Affimed N.V. (Nasdaq: AFMD) (“Affimed”, or the “Company”), a
clinical-stage immuno-oncology company committed to giving patients
back their innate ability to fight cancer, has announced the
presentation of new data on AFM24 and AFM28 in two posters at the
19th Meeting of the Society for Natural Immunity (NK2022).
The AFM24 presentation showed correlative
science data of the exposure and pharmacodynamic effects of the
compound in patients with epidermal growth factor receptor
(EGFR)-expressing solid tumors from the ongoing phase 1/2a study.
The poster featured an analysis of the longitudinal effects of
AFM24, a CD16A/EGFR‑targeting bispecific innate cell engager
(ICE®), in patients treated in the AFM24-101 phase 1/2a clinical
study, confirming the mechanism of action of AFM24 on the innate
immune system.
The correlative science data further supports
the rationale for combining different therapeutic approaches in
patients with EGFR-expressing solid tumors. AFM24 engages CD16A on
natural killer (NK) cells and macrophages with higher affinity than
monoclonal antibodies, and triggers antibody-dependent cellular
cytotoxicity (ADCC) and antibody-dependent cellular phagocytosis
(ADCP), respectively, directed at EGFR-expressing cancer cells.
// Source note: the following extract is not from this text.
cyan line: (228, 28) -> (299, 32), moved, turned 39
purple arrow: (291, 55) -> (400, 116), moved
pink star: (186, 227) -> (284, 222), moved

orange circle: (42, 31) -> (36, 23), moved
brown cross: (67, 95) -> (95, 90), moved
Preclinical data have shown that AFM24 can induce NK cell-mediated
killing of EGFR-positive solid tumor cell lines, independent of
EGFR mutational status.
The analysis also showed activation of cytotoxic
T cells in the periphery, and infiltration of T cells into the
tumor bed, suggesting stimulation of anti-cancer immunity beyond
the innate immune system and the possible engagement of the
adaptive immune system. These data support the rationale for AFM24
as monotherapy and the two combinations that are currently under
way in separate phase 1/2a studies – with autologous NK cell
therapy and with immune checkpoint inhibition.
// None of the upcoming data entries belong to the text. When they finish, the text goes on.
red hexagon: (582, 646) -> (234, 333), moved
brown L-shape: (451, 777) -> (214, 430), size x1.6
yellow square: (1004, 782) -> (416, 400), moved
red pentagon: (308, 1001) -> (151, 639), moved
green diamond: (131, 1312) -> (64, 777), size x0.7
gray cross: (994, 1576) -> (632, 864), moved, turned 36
The AFM28 poster featured preclinical data on
the anti-leukemic activity of the compound when pre-complexed and
co-administered with allogeneic NK cells.
AFM28 is a novel ICE® binding to CD16A on NK
cells, and CD123 on acute myeloid leukemia (AML) and
myelodysplastic syndrome (MDS) tumor cells. The novel bispecific
engager binds with high affinity to NK cells stimulating them to
destroy CD123-positive tumor cells via ADCC. In addition, AFM28
exhibits greater cell surface retention than conventional
monoclonal antibodies, including Fc-enhanced IgG1.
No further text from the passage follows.